Material shown:
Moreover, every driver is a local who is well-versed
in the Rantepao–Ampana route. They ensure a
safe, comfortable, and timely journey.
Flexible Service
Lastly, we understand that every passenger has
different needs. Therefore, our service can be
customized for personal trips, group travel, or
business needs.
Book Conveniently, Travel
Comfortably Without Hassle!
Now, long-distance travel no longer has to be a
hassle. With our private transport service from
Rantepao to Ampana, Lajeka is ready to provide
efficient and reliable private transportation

Exercise prompt:
Pick out and copy the lines of the entries that hold the string "every".

Expected answer:
Moreover, every driver is a local who is well-versed
Lastly, we understand that every passenger has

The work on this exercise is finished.